Your answer must hold only the lines below from the line containing "dokumentai – fonografo" through the line containing "dūdmaišiu atliekamas melodijas", each reproduced exactly.

......

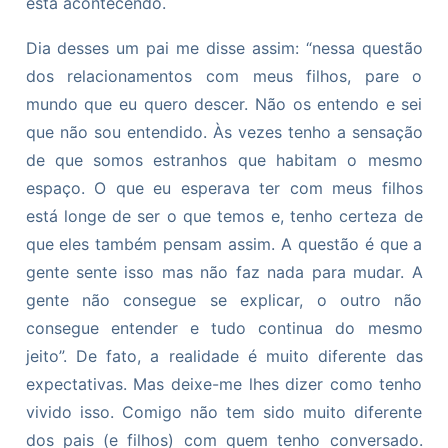
está acontecendo.
Dia desses um pai me disse assim: “nessa questão
dos relacionamentos com meus filhos, pare o
mundo que eu quero descer. Não os entendo e sei
que não sou entendido. Às vezes tenho a sensação
de que somos estranhos que habitam o mesmo
espaço. O que eu esperava ter com meus filhos
está longe de ser o que temos e, tenho certeza de
que eles também pensam assim. A questão é que a
gente sente isso mas não faz nada para mudar. A
gente não consegue se explicar, o outro não
consegue entender e tudo continua do mesmo
jeito”. De fato, a realidade é muito diferente das
expectativas. Mas deixe-me lhes dizer como tenho
vivido isso. Comigo não tem sido muito diferente
dos pais (e filhos) com quem tenho conversado.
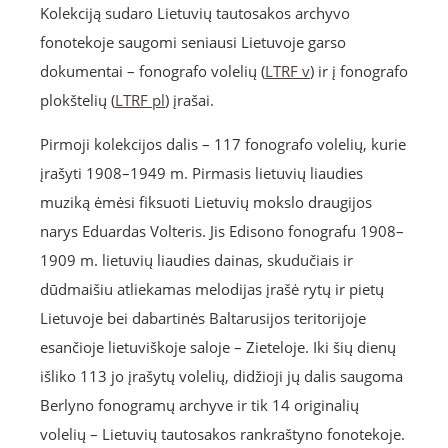
Kolekciją sudaro Lietuvių tautosakos archyvo
fonotekoje saugomi seniausi Lietuvoje garso
dokumentai – fonografo volelių (
LTRF v
) ir į fonografo
plokštelių (
LTRF pl
) įrašai.
Pirmoji kolekcijos dalis – 117 fonografo volelių, kurie
įrašyti 1908–1949 m. Pirmasis lietuvių liaudies
muziką ėmėsi fiksuoti Lietuvių mokslo draugijos
narys Eduardas Volteris. Jis Edisono fonografu 1908–
1909 m. lietuvių liaudies dainas, skudučiais ir
dūdmaišiu atliekamas melodijas įrašė rytų ir pietų
Lietuvoje bei dabartinės Baltarusijos teritorijoje
esančioje lietuviškoje saloje – Zieteloje. Iki šių dienų
išliko 113 jo įrašytų volelių, didžioji jų dalis saugoma
Berlyno fonogramų archyve ir tik 14 originalių
volelių – Lietuvių tautosakos rankraštyno fonotekoje.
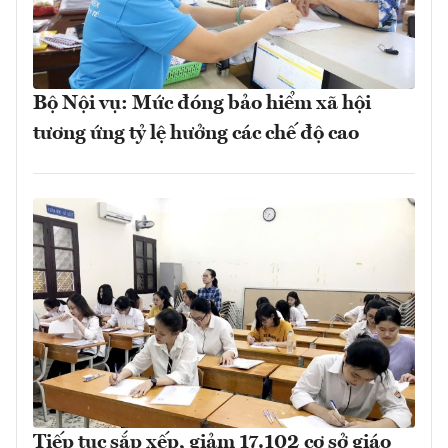
Bộ Nội vụ: Mức đóng bảo hiểm xã hội
tương ứng tỷ lệ hưởng các chế độ cao
Tiếp tục sắp xếp, giảm 17.102 cơ sở giáo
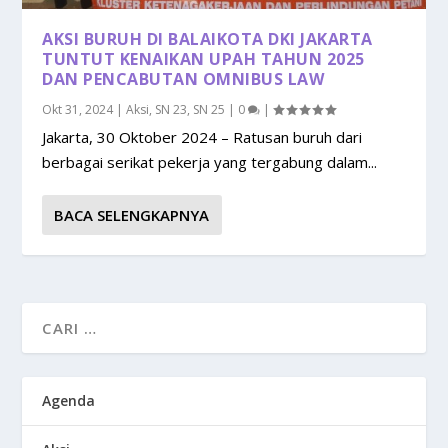
AKSI BURUH DI BALAIKOTA DKI JAKARTA
TUNTUT KENAIKAN UPAH TAHUN 2025
DAN PENCABUTAN OMNIBUS LAW
Okt 31, 2024
|
Aksi
,
SN 23
,
SN 25
|
0
|
Jakarta, 30 Oktober 2024 – Ratusan buruh dari
berbagai serikat pekerja yang tergabung dalam...
BACA SELENGKAPNYA
Agenda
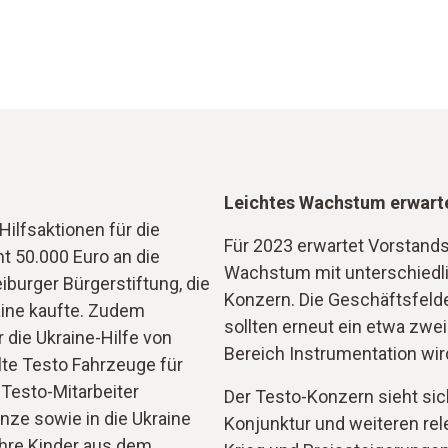
Leichtes Wachstum erwart
ilfsaktionen für die
Für 2023 erwartet Vorstands
 50.000 Euro an die
Wachstum mit unterschiedli
iburger Bürgerstiftung, die
Konzern. Die Geschäftsfelde
ine kaufte. Zudem
sollten erneut ein etwa zwe
 die Ukraine-Hilfe von
Bereich Instrumentation wi
llte Testo Fahrzeuge für
Testo-Mitarbeiter
Der Testo-Konzern sieht sic
nze sowie in die Ukraine
Konjunktur und weiteren rel
ihre Kinder aus dem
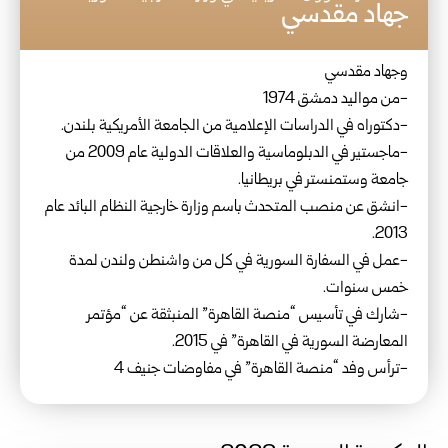
جهاد مقدسي
وجهاد مقدسي
-من مواليد دمشق 1974
-دكتوراه في الدراسات الإعلامية من الجامعة الأمريكية بلندن.
-ماجستير في الدبلوماسية والعلاقات الدولية عام 2009 من
جامعة وستمنستر في بريطانيا.
-انشق عن منصب المتحدث باسم وزارة خارجية النظام البائد عام
2013.
-عمل في السفارة السورية في كل من واشنطن ولندن لمدة
خمس سنوات.
-شارك في تأسيس “منصة القاهرة” المنبثقة عن “مؤتمر
المعارضة السورية في القاهرة” في 2015.
-ترأس وفد “منصة القاهرة” في مفاوضات جنيف 4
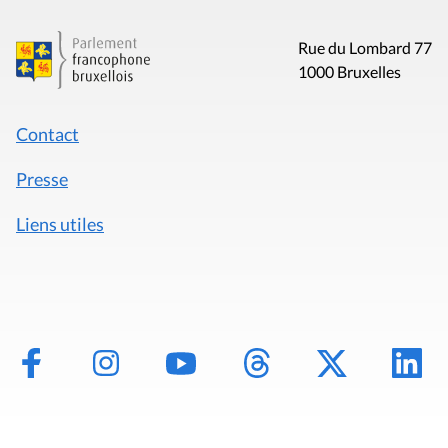
Rue du Lombard 77
1000 Bruxelles
Contact
Presse
Liens utiles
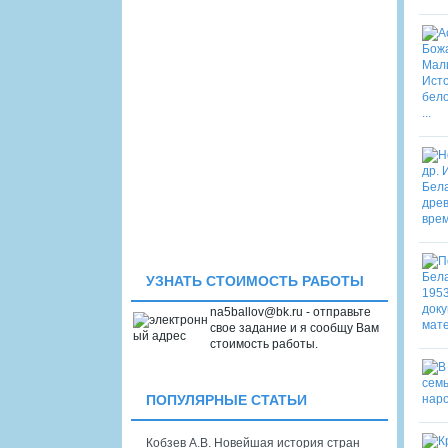
УЗНАТЬ СТОИМОСТЬ РАБОТЫ
na5ballov@bk.ru - отправьте
свое задание и я сообщу Вам
стоимость работы.
ПОПУЛЯРНЫЕ СТАТЬИ
Кобзев А.В. Новейшая история стран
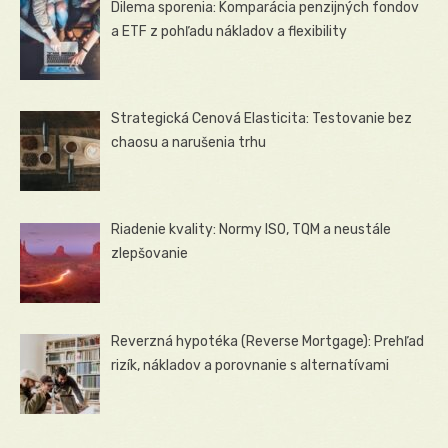
Dilema sporenia: Komparácia penzijných fondov
a ETF z pohľadu nákladov a flexibility
Strategická Cenová Elasticita: Testovanie bez
chaosu a narušenia trhu
Riadenie kvality: Normy ISO, TQM a neustále
zlepšovanie
Reverzná hypotéka (Reverse Mortgage): Prehľad
rizík, nákladov a porovnanie s alternatívami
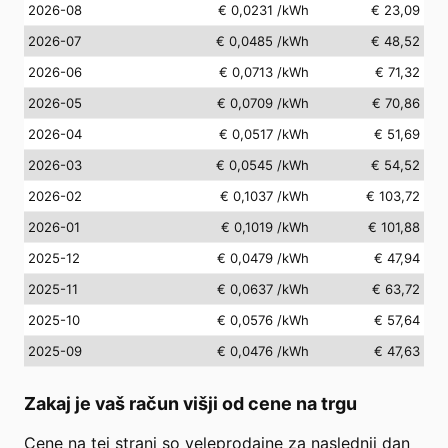
2026-08
€ 0,0231
/kWh
€ 23,09
2026-07
€ 0,0485
/kWh
€ 48,52
2026-06
€ 0,0713
/kWh
€ 71,32
2026-05
€ 0,0709
/kWh
€ 70,86
2026-04
€ 0,0517
/kWh
€ 51,69
2026-03
€ 0,0545
/kWh
€ 54,52
2026-02
€ 0,1037
/kWh
€ 103,72
2026-01
€ 0,1019
/kWh
€ 101,88
2025-12
€ 0,0479
/kWh
€ 47,94
2025-11
€ 0,0637
/kWh
€ 63,72
2025-10
€ 0,0576
/kWh
€ 57,64
2025-09
€ 0,0476
/kWh
€ 47,63
Zakaj je vaš račun višji od cene na trgu
Cene na tej strani so veleprodajne za naslednji dan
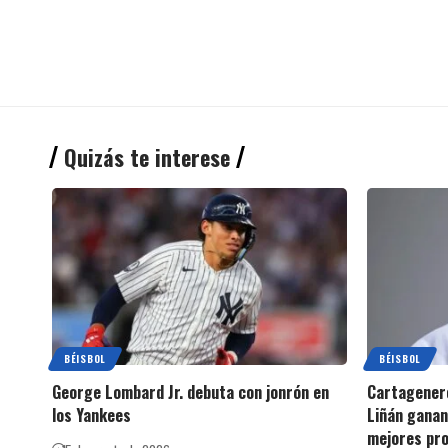
Quizás te interese
BÉISBOL
BÉISBOL
George Lombard Jr. debuta con jonrón en
Cartagenero
los Yankees
Liñán ganan
mejores pro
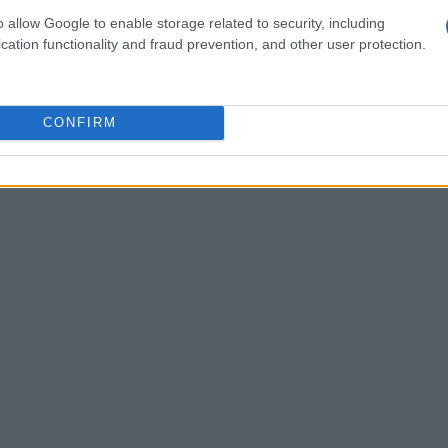
nativa interesante frente a los métodos de
o allow Google to enable storage related to security, including
ntado cómo puede beneficiarte?
cation functionality and fraud prevention, and other user protection.
CONFIRM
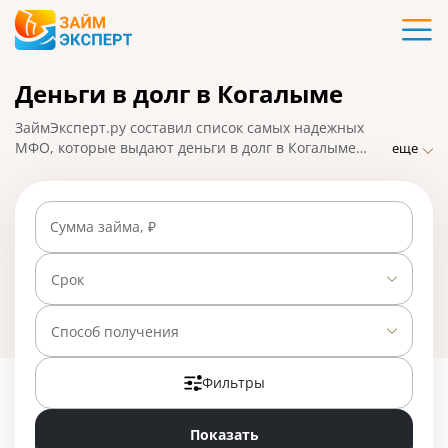
Карты
Деньги в долг в Когалыме
Кредиты
ЗаймЭксперт.ру составил список самых надежных
Ипотека
МФО, которые выдают деньги в долг в Когалыме
еще
практически без отказа по ставке от 0% в день.
Сравнивайте предложения и выбирайте лучшее,
Займы
подавайте заявку на микрозайм онлайн, взять деньги
Сумма займа, ₽
можно наличными или на карту, счет, кошелек. На
01.05.2025 вам доступно 23 предложения со ставкой
Вклады
от 0% в день.
Срок
Бизнес
Способ получения
Фильтры
Банки
Показать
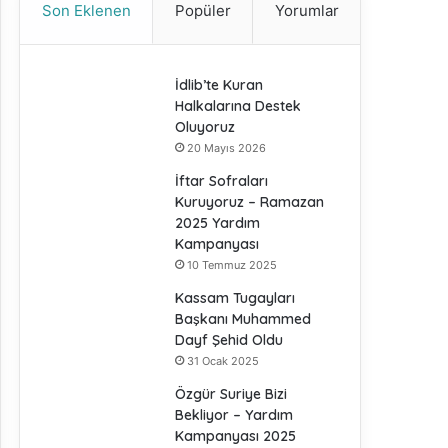
Son Eklenen
Popüler
Yorumlar
İdlib’te Kuran
Halkalarına Destek
Oluyoruz
20 Mayıs 2026
İftar Sofraları
Kuruyoruz – Ramazan
2025 Yardım
Kampanyası
10 Temmuz 2025
Kassam Tugayları
Başkanı Muhammed
Dayf Şehid Oldu
31 Ocak 2025
Özgür Suriye Bizi
Bekliyor – Yardım
Kampanyası 2025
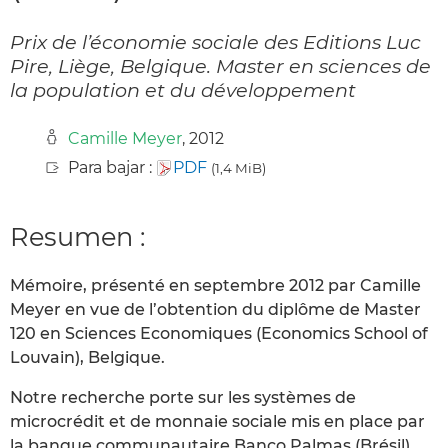
Prix de l’économie sociale des Editions Luc
Pire, Liège, Belgique. Master en sciences de
la population et du développement
Camille Meyer
, 2012
Para bajar :
PDF
(1,4 MiB)
Resumen :
Mémoire, présenté en septembre 2012 par Camille
Meyer en vue de l’obtention du diplôme de Master
120 en Sciences Economiques (Economics School of
Louvain), Belgique.
Notre recherche porte sur les systèmes de
microcrédit et de monnaie sociale mis en place par
la banque communautaire Banco Palmas (Brésil).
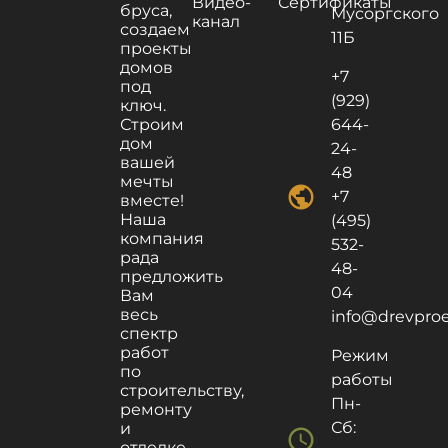
Видео-
Сертификаты
бруса,
Мусоргского
канал
создаем
11Б
проекты
домов
+7
под
(929)
ключ.
Строим
644-
дом
24-
вашей
48
мечты
public
+7
вместе!
Наша
(495)
компания
532-
рада
48-
предложить
04
Вам
весь
info@drevproek
спектр
работ
Режим
по
работы
строительству,
Пн-
ремонту
Сб:
и
schedule
отделке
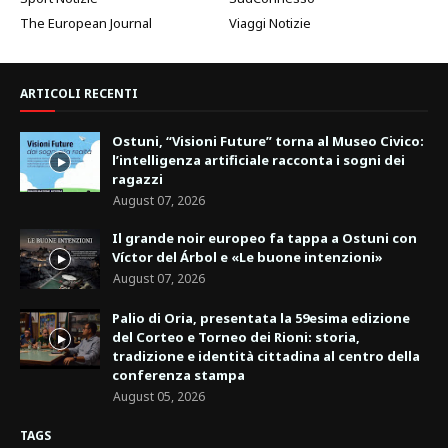
The European Journal
Viaggi Notizie
ARTICOLI RECENTI
Ostuni, “Visioni Future” torna al Museo Civico:
l’intelligenza artificiale racconta i sogni dei
ragazzi
August 07, 2026
Il grande noir europeo fa tappa a Ostuni con
Víctor del Árbol e «Le buone intenzioni»
August 07, 2026
Palio di Oria, presentata la 59esima edizione
del Corteo e Torneo dei Rioni: storia,
tradizione e identità cittadina al centro della
conferenza stampa
August 05, 2026
TAGS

......

Solved problem -
dokumentai – fonografo volelių (
LTRF v
) ir į fonografo
plokštelių (
LTRF pl
) įrašai.
Pirmoji kolekcijos dalis – 117 fonografo volelių, kurie
įrašyti 1908–1949 m. Pirmasis lietuvių liaudies
muziką ėmėsi fiksuoti Lietuvių mokslo draugijos
narys Eduardas Volteris. Jis Edisono fonografu 1908–
1909 m. lietuvių liaudies dainas, skudučiais ir
dūdmaišiu atliekamas melodijas įrašė rytų ir pietų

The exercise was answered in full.